The KISSmetrics Guide To Keyword Research – Part I: Keyword Discovery

Keyword research should be the basis of any online marketing campaign. The simple goal of keyword research is to find out what your target audience is searching and what it will take to actually rank for those keywords and phrases. Without knowing what keywords you should be targeting, how will you effectively optimize your website, target phrases for link building, or know what content to develop for your audience?

The following is the first of a three part series to help you set up a spreadsheet for your keyword research and discover the best keywords / phrases for both your main website’s search engine optimization and topics for content development. The next posts in the series will cover what data will help you choose the best keywords to target and additional resources you can use to learn more about keyword research.

Spreadsheet Set Up

The first thing you will want to do is set up a spreadsheet to record your data within. I have set up a basic spreadsheet that you can access at http://bit.ly/kwrgoogledoc. This document has columns for data using all tools mentioned in the first two parts of this series. You can add or delete columns as you wish in order to match your keyword research needs. The columns included are as follows.

  • Keyword
  • GAKT – Competition (Google AdWords Keyword Tool)
  • GAKT – Global Monthly Searches (Google AdWords Keyword Tool)
  • GAKT – Local Monthly Searches (Google AdWords Keyword Tool)
  • GAKT – Approximate CPC (Google AdWords Keyword Tool)
  • SEOmoz KA – Difficulty (SEOmoz Keyword Analysis)
  • SEOmoz KA – Competitor 1 (SEOmoz Keyword Analysis)
  • SEOmoz KA – Competitor 1 DA (SEOmoz Keyword Analysis)
  • SEOmoz KA – Competitor 1 RDLRD (SEOmoz Keyword Analysis)
  • SEOmoz KA – Competitor 2 (SEOmoz Keyword Analysis)
  • SEOmoz KA – Competitor 2 DA (SEOmoz Keyword Analysis)
  • SEOmoz KA – Competitor 2 RDLRD (SEOmoz Keyword Analysis)
  • SEOmoz KA – Competitor 3 (SEOmoz Keyword Analysis)
  • SEOmoz KA – Competitor 3 DA (SEOmoz Keyword Analysis)
  • SEOmoz KA – Competitor 3 RDLRD (SEOmoz Keyword Analysis)
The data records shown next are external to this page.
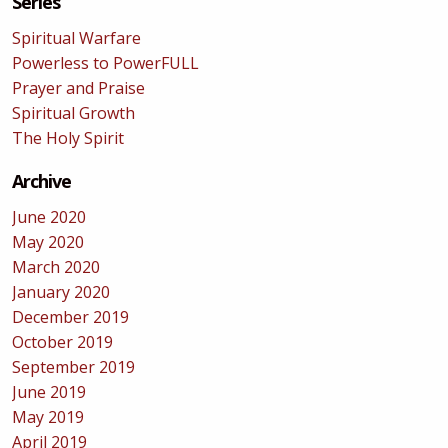
Series
Spiritual Warfare
Powerless to PowerFULL
Prayer and Praise
Spiritual Growth
The Holy Spirit
Archive
June 2020
May 2020
March 2020
January 2020
December 2019
October 2019
September 2019
June 2019
May 2019
April 2019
In this post, we’ll cover filling up the columns with keyword and Google AdWords Keyword Tool data. In the following post, we’ll look at how to narrow down those keywords using the SEOmoz Keyword Analysis tool (or some alternative methods if you are not a Pro member).

Saving the Google Docs Version

If you are signed into your Google account, simply use the File > Save option to save it to your documents and start filling it in with your information.
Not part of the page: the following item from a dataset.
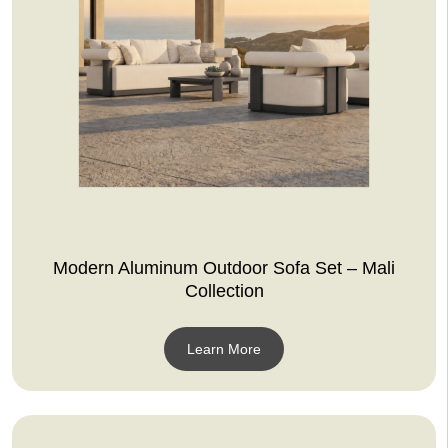
Modern Aluminum Outdoor Sofa Set – Mali
Collection
Learn More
Downloading Excel and Open Office Versions

If you don’t have Google Docs, or would prefer to save it on your local machine, go to the Google Docs version and use the File > Download As to save it as your desired file type. I’d suggest Excel for best possible functionality.

Keyword Discovery

The first phase of keyword research involves coming up with new keyword ideas. Sometimes this is the most difficult part of the process as many people unfamiliar with keyword competition will select very broad words to target such as pizza, hotel, or Los Angeles. Others will pick obscure phrases that no one will likely search such as SEO/Link Building/Social Media (yes, I’ve seen people trying to similarly over-punctuated phrases). So the first thing you will need to do is find suitable, related phrases for their business.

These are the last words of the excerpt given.